What you will do -> Beginning with the line that holds "Versand & Lieferung" and ending with the last line below, please copy every line exactly, add nothing, and leave out the pictures.

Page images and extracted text
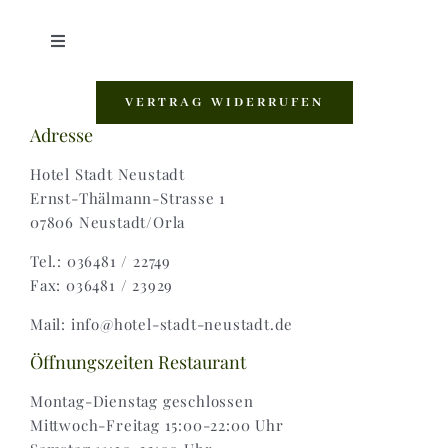
Toggle
Navigation
Shop |
VERTRAG WIDERRUFEN
Adresse
AGB |
Hotel Stadt Neustadt
Ernst-Thälmann-Strasse 1
07806 Neustadt/Orla
Zahlungsweisen |
Tel.: 036481 / 22749
Fax: 036481 / 23929
Widerruf |
Mail: info@hotel-stadt-neustadt.de
Versand & Lieferung
Öffnungszeiten Restaurant
Montag-Dienstag geschlossen
Mittwoch-Freitag 15:00-22:00 Uhr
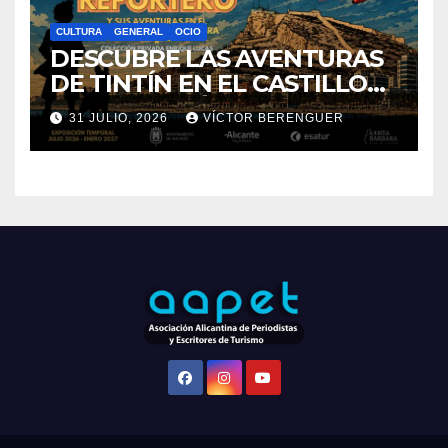
ALICANTE
Funciona gracias a WordPress
|
Tema: Newsup de
Themeansar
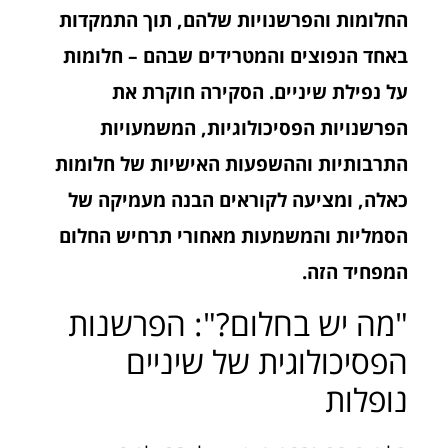
החלומות והפרשנויות שלהם, תוך התמקדות
באחד הנפוצים והמטרידים שבהם – חלומות
על נפילת שיניים. הסקירה חוקרת את
הפרשנויות הפסיכולוגיות, המשמעויות
התרבותיות וההשפעות האישיות של חלומות
כאלה, ומציעה לקוראים הבנה מעמיקה של
הסמליות והמשמעות מאחורי תרחיש החלום
המפחיד הזה.
"מה יש בחלום?": הפרשנות
הפסיכולוגית של שיניים
נופלות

Result of this task ->
Versand & Lieferung
Öffnungszeiten Restaurant
Montag-Dienstag geschlossen
Mittwoch-Freitag 15:00-22:00 Uhr
ALICANTE
Funciona gracias a WordPress
|
Tema: Newsup de
Themeansar
החלומות והפרשנויות שלהם, תוך התמקדות
באחד הנפוצים והמטרידים שבהם – חלומות
על נפילת שיניים. הסקירה חוקרת את
הפרשנויות הפסיכולוגיות, המשמעויות
התרבותיות וההשפעות האישיות של חלומות
כאלה, ומציעה לקוראים הבנה מעמיקה של
הסמליות והמשמעות מאחורי תרחיש החלום
המפחיד הזה.
"מה יש בחלום?": הפרשנות
הפסיכולוגית של שיניים
נופלות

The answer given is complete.